In [None]:
# NECESSARY CELL TO REMOVE THE DOWNLOAD AND EXECUTE BUTTONS FROM THE PAGE 

# Empirical Bayes

To wrap up our discussion on GPs, we talk about **model selection**. Recall that we must pick a kernel for our Gaussian Process, for instance the Squared Exponential:

$$
k(\bx,\bx') = \sigma_f^2\exp\left(\displaystyle-\frac{1}{2\ell^2}\lVert\bx-\bx'\rVert^2\right)
$$(empiricalbayeskernel)

Given that our choice of kernel is fixed, the model selection problem becomes one of determining suitable values for hyperparameters $\sigma_f$, $\ell$ and the noise $\beta$.

In {doc}`../../2-bayesregression/lectures/model_selection`, we did the same for weight-space models by marginalizing $\bw$ to obtain an expression for $p(\mbf{t})$, the **marginal likelihood**, or **evidence** function. We then used *Empirical Bayes* to compute $\alpha$ and $\beta$ that maximized this evidence.

For GPs the operation is exactly the same, but getting to the evidence is much easier now. Recall from Eq. {eq}`gprjoint` that we already have an expression for $p(\mbf{t})$:

$$
p(\mbf{t}) = 
\gauss\left(
\mbf{t}\left\vert\right.\mbf{0},
K\left(\mbf{X},\mbf{X}\right) + \beta^{-1}\mbf{I}
\right)
$$(gprevidence)

Since this is nothing more than a multivariate Gaussian, we can easily compute the log likelihood of our training dataset:

$$
\ln p(\mbf{t}\vert\sigma_f,\ell,\beta) = \displaystyle
-\frac{1}{2}\ln\vert\mbf{K}+\beta^{-1}\mbf{I}\vert
-\frac{1}{2}\mbf{t}^\T\left(\mbf{K}+\beta^{-1}\mbf{I}\right)^{-1}\mbf{t}
-\frac{N}{2}\ln\left(2\pi\right)
$$(gploglikelihood)

where $N$ is the size of our dataset and the dependencies on $\sigma_f$ and $\ell$ come from $\mbf{K}$. We can then use an optimizer to maximize this expression.

In [None]:
import numpy as np
import matplotlib.pyplot as plt
from myst_nb import glue
from matplotlib.lines import Line2D
import torch
from cycler import cycler
import seaborn as sns

# Set the color scheme
sns.set_theme()
colors = ['#0076C2', '#EC6842', '#A50034', '#009B77', '#FFB81C', '#E03C31', '#6CC24A', '#EF60A3', '#0C2340', '#00B8C8', '#6F1D77']
plt.rcParams['axes.prop_cycle'] = cycler(color=colors)

c_mean = c_std = 'C0'

torch.set_default_tensor_type(torch.DoubleTensor)


def f (X):
    return np.sin(X)

def kernel (X1,X2,sigf,length):
    n1 = len(X1)
    n2 = len(X2)
        
    K = torch.zeros((n1,n2))
    
    for i in range(n1):
        for j in range(n2):
            K[i,j] = sigf * torch.exp(-0.5 / length / length * (X1[i]-X2[j])**2.0)
    
    return K

def gp(X,y,logsig,loglen,lognoise,Xhat=None):
    sigf   = torch.exp(logsig)
    length = torch.exp(loglen)
    noise  = torch.exp(lognoise)
        
    K = kernel(X,X,sigf,length) + 1./noise * torch.eye(len(X))# + 1.e-0 * torch.eye(len(X))

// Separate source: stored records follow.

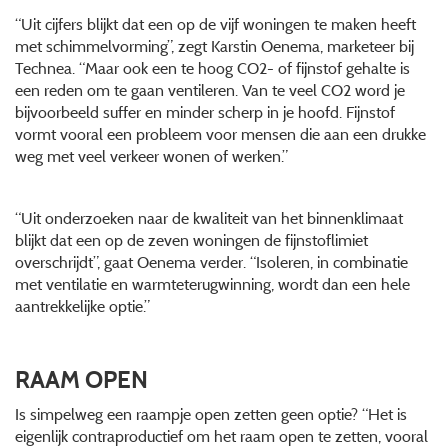
“Uit cijfers blijkt dat een op de vijf woningen te maken heeft
met schimmelvorming”, zegt Karstin Oenema, marketeer bij
Technea. “Maar ook een te hoog CO2- of fijnstof gehalte is
een reden om te gaan ventileren. Van te veel CO2 word je
bijvoorbeeld suffer en minder scherp in je hoofd. Fijnstof
vormt vooral een probleem voor mensen die aan een drukke
weg met veel verkeer wonen of werken.”
“Uit onderzoeken naar de kwaliteit van het binnenklimaat
blijkt dat een op de zeven woningen de fijnstoflimiet
overschrijdt”, gaat Oenema verder. “Isoleren, in combinatie
met ventilatie en warmteterugwinning, wordt dan een hele
aantrekkelijke optie.”
RAAM OPEN
Is simpelweg een raampje open zetten geen optie? “Het is
eigenlijk contraproductief om het raam open te zetten, vooral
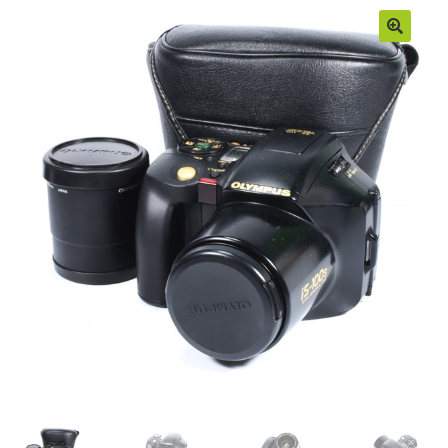
Moje konto
Regulamin
Sample Page
Sklep
Zamówienia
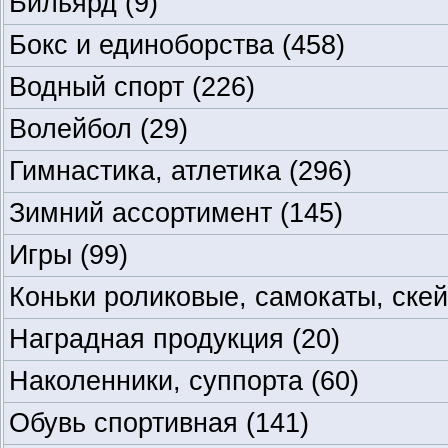
Бильярд
(9)
Бокс и единоборства
(458)
Водный спорт
(226)
Волейбол
(29)
Гимнастика, атлетика
(296)
Зимний ассортимент
(145)
Игры
(99)
Коньки роликовые, самокаты, ске
Наградная продукция
(20)
Наколенники, суппорта
(60)
Обувь спортивная
(141)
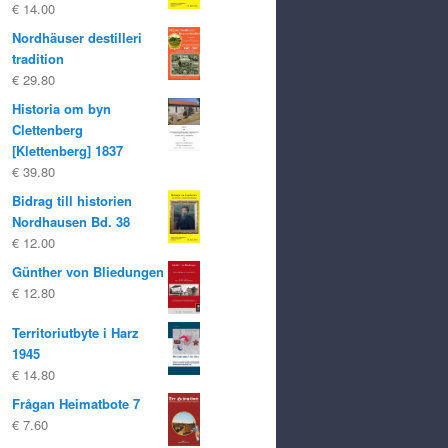
€
14.00
Nordhäuser destilleri
tradition
€
29.80
Historia om byn
Clettenberg
[Klettenberg] 1837
€
39.80
Bidrag till historien
Nordhausen Bd. 38
€
12.00
Günther von Bliedungen
€
12.80
Territoriutbyte i Harz
1945
€
14.80
Frågan Heimatbote 7
€
7.60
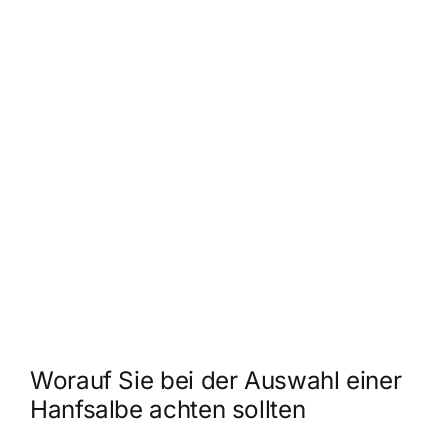
Worauf Sie bei der Auswahl einer
Hanfsalbe achten sollten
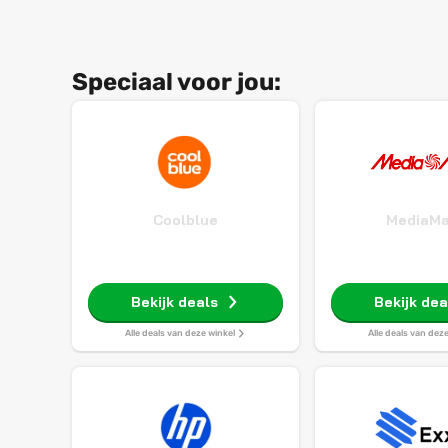
Speciaal voor jou:
Coolblue
MediaMa
Bekijk deals
Bekijk dea
Alle deals van deze winkel
Alle deals van dez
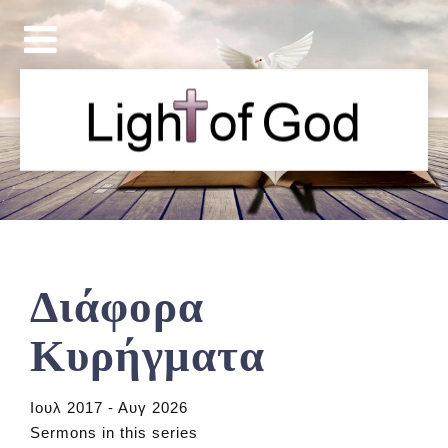
Διάφορα
Κυρήγματα
Ιουλ 2017 - Αυγ 2026
Sermons in this series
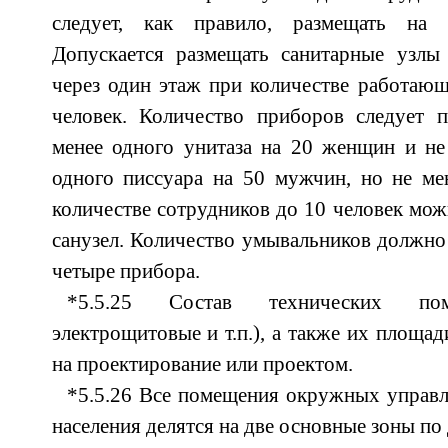
следует, как правило, размещать на
Допускается размещать санитарные узл
через один этаж при количестве работающ
человек. Количество приборов следует п
менее одного унитаза на 20 женщин и не
одного писсуара на 50 мужчин, но не ме
количестве сотрудников до 10 человек мож
санузел. Количество умывальников должно 
четыре прибора.
*5.5.25 Состав технических пом
электрощитовые и т.п.), а также их площа
на проектирование или проектом.
*5.5.26 Все помещения окружных управ
населения делятся на две основные зоны по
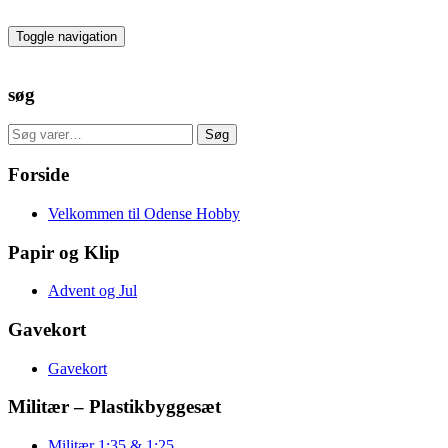
Skip
to
Toggle navigation
the
content
søg
Søg
Søg
efter:
Forside
Velkommen til Odense Hobby
Papir og Klip
Advent og Jul
Gavekort
Gavekort
Militær – Plastikbyggesæt
Militær 1:35 & 1:25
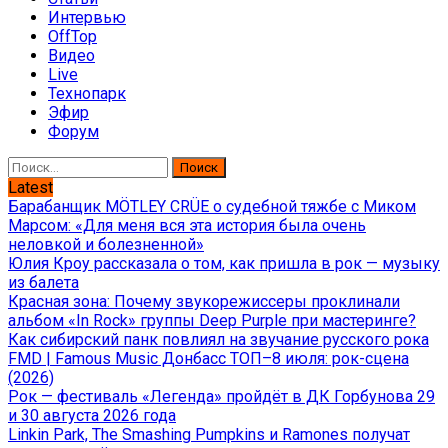
Интервью
OffTop
Видео
Live
Технопарк
Эфир
Форум
Найти:
Latest
Барабанщик MÖTLEY CRÜE о судебной тяжбе с Миком
Марсом: «Для меня вся эта история была очень
неловкой и болезненной»
Юлия Кроу рассказала о том, как пришла в рок — музыку
из балета
Красная зона: Почему звукорежиссеры проклинали
альбом «In Rock» группы Deep Purple при мастеринге?
Как сибирский панк повлиял на звучание русского рока
FMD | Famous Music Донбасс ТОП–8 июля: рок-сцена
(2026)
Рок — фестиваль «Легенда» пройдёт в ДК Горбунова 29
и 30 августа 2026 года
Linkin Park, The Smashing Pumpkins и Ramones получат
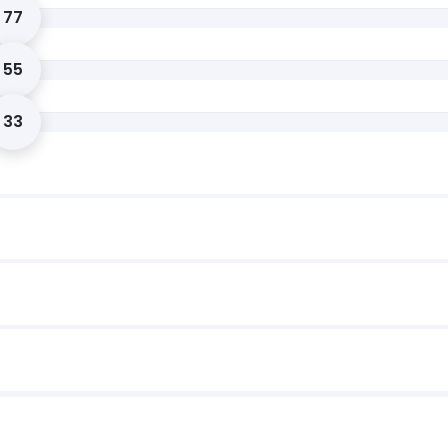
77
55
33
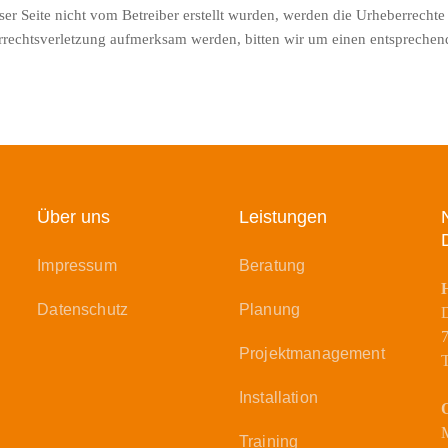
er Seite nicht vom Betreiber erstellt wurden, werden die Urheberrechte 
berrechtsverletzung aufmerksam werden, bitten wir um einen entsprech
Über uns
Leistungen
Impressum
Beratung
Datenschutz
Planung
D
Projektmanagement
T
Installation
O
Training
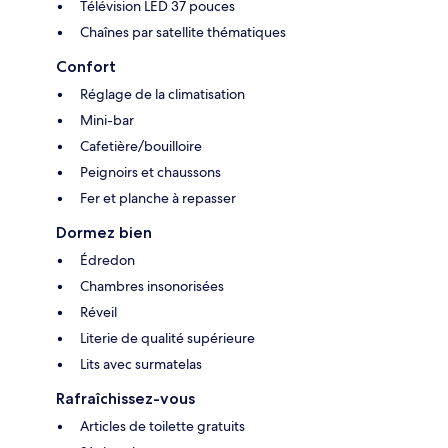
Télévision LED 37 pouces
Chaînes par satellite thématiques
Confort
Réglage de la climatisation
Mini-bar
Cafetière/bouilloire
Peignoirs et chaussons
Fer et planche à repasser
Dormez bien
Édredon
Chambres insonorisées
Réveil
Literie de qualité supérieure
Lits avec surmatelas
Rafraîchissez-vous
Articles de toilette gratuits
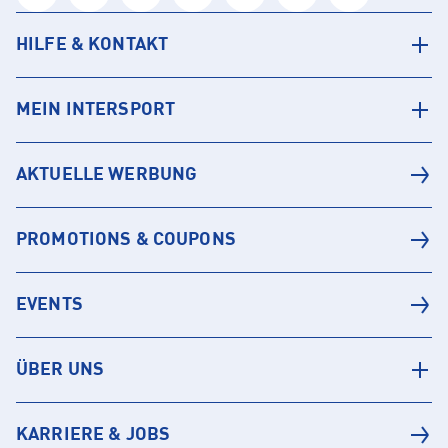
HILFE & KONTAKT
MEIN INTERSPORT
AKTUELLE WERBUNG
PROMOTIONS & COUPONS
EVENTS
ÜBER UNS
KARRIERE & JOBS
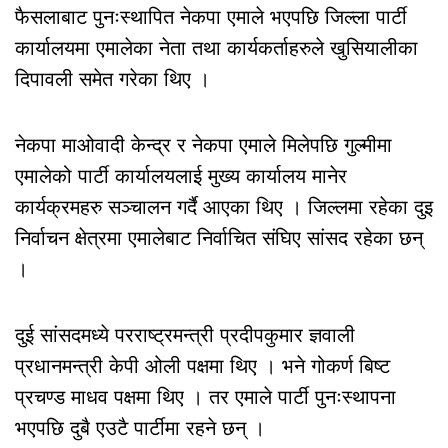
फैसलाबाट पुनःस्थापित नेकपा एमाले भएपछि जिल्ला पार्टी
कार्यालयमा एमालेका नेता तथा कार्यकर्ताहरुले खुसियालीका
दिपावली समेत गरेका थिए ।
नेकपा माओवादी केन्द्र र नेकपा एमाले मिलेपछि गुल्मीमा
एमालेको पार्टी कार्यालयलाई मुख्य कार्यालय मानेर
कार्यक्रमहरु सञ्चालन गर्दै आएका थिए । जिल्लमा रहेका दुइ
निर्वाचन क्षेत्रमा एमालेबाट निर्वाचित संघिए सांसद रहेका छन्
।
दुई सांसदमध्ये परराष्ट्रमन्त्री प्रदीपकुमार ज्ञवाली
प्रधानमन्त्री केपी ओली पक्षमा थिए । भने गोकर्ण बिष्ट
प्रचण्ड माधव पक्षमा थिए । तर एमाले पार्टी पुनःस्थापना
भएपछि दुबै एउटै पार्टीमा रहने छन् ।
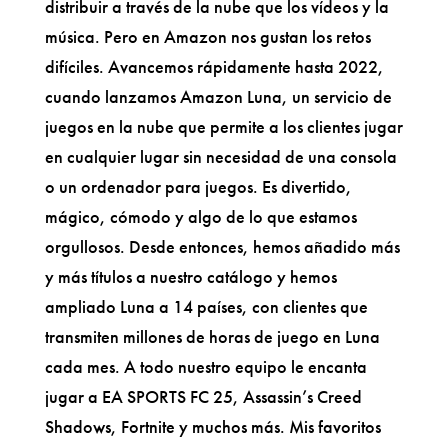
distribuir a través de la nube que los vídeos y la
música. Pero en Amazon nos gustan los retos
difíciles. Avancemos rápidamente hasta 2022,
cuando lanzamos Amazon Luna, un servicio de
juegos en la nube que permite a los clientes jugar
en cualquier lugar sin necesidad de una consola
o un ordenador para juegos. Es divertido,
mágico, cómodo y algo de lo que estamos
orgullosos. Desde entonces, hemos añadido más
y más títulos a nuestro catálogo y hemos
ampliado Luna a 14 países, con clientes que
transmiten millones de horas de juego en Luna
cada mes. A todo nuestro equipo le encanta
jugar a EA SPORTS FC 25, Assassin’s Creed
Shadows, Fortnite y muchos más. Mis favoritos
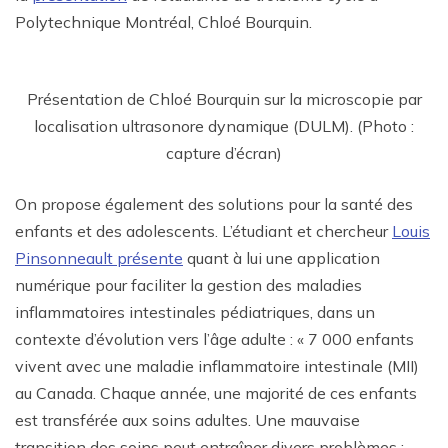
Polytechnique Montréal, Chloé Bourquin.
Présentation de Chloé Bourquin sur la microscopie par
localisation ultrasonore dynamique (DULM). (Photo :
capture d’écran)
On propose également des solutions pour la santé des
enfants et des adolescents. L’étudiant et chercheur
Louis
Pinsonneault présente
quant à lui une application
numérique pour faciliter la gestion des maladies
inflammatoires intestinales pédiatriques, dans un
contexte d’évolution vers l’âge adulte : « 7 000 enfants
vivent avec une maladie inflammatoire intestinale (MII)
au Canada. Chaque année, une majorité de ces enfants
est transférée aux soins adultes. Une mauvaise
transition des soins peut entraîner divers problèmes :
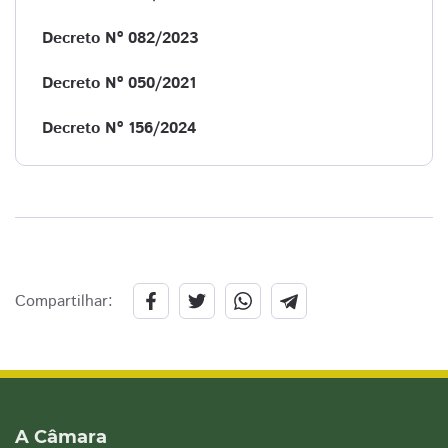
Decreto Nº 082/2023
Decreto Nº 050/2021
Decreto Nº 156/2024
Compartilhar:
A Câmara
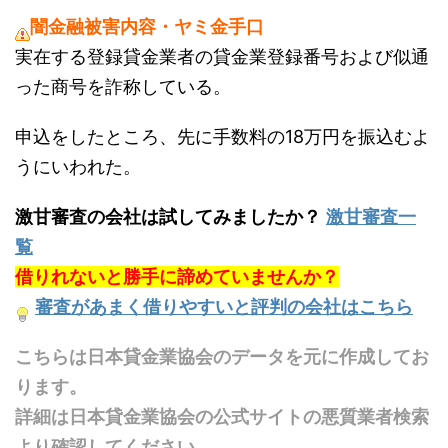
闇金融被害内容・ヤミ金手口
実在する登録貸金業者の貸金業登録番号および似通
った商号を詐称している。
申込をしたところ、先に手数料の18万円を振込むよ
うにいわれた。
激甘審査の会社は試してみましたか？
激甘審査一
覧
借りれないと勝手に諦めていませんか？
審査があまく借りやすいと評判の会社はこちら
こちらは日本貸金業協会のデータを元に作成してお
ります。
詳細は日本貸金業協会の公式サイトの悪質業者検索
より確認してください。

    L = torch.linalg.cholesky(K)
    alpha = torch.cholesky_solve(torch.reshape(y,(-1,1)),L)
        
    if Xhat is not None:
        mean = kernel(Xhat,X,sigf,length) @ alpha
        
        cov  = kernel(Xhat,Xhat,sigf,length) - kernel(Xhat,X,sigf,length) @ torch.cholesky_solve(kernel(X,Xhat,sigf,length),L) + 1./noise * torch.eye(len(Xhat))

        return mean, cov - 1./noise * torch.eye(len(Xhat)), mean[:,0] - 1.96*torch.sqrt(torch.diagonal(cov)), mean[:,0] + 1.96*torch.sqrt(torch.diagonal(cov))
    else:       
        lml = -0.5 * torch.inner(y,alpha[:,0]) - torch.sum(torch.log(torch.diagonal(L))) - float(len(y)) / 2. * torch.log(torch.tensor(2.*torch.pi))
        
        return lml
   
torch.manual_seed(10)
np.random.seed(10)

N = 5

beta_true = 100.0

X = np.random.uniform(0,2*np.pi,N)
y = f(X) + np.random.normal(0.,np.sqrt(1./beta_true),N)

X = torch.tensor(X)
y = torch.tensor(y)

lsig = torch.tensor([np.log(100.)],requires_grad=True)
llen = torch.tensor([np.log(100.)],requires_grad=True)
lnoi = torch.tensor([np.log(100.)],requires_grad=True)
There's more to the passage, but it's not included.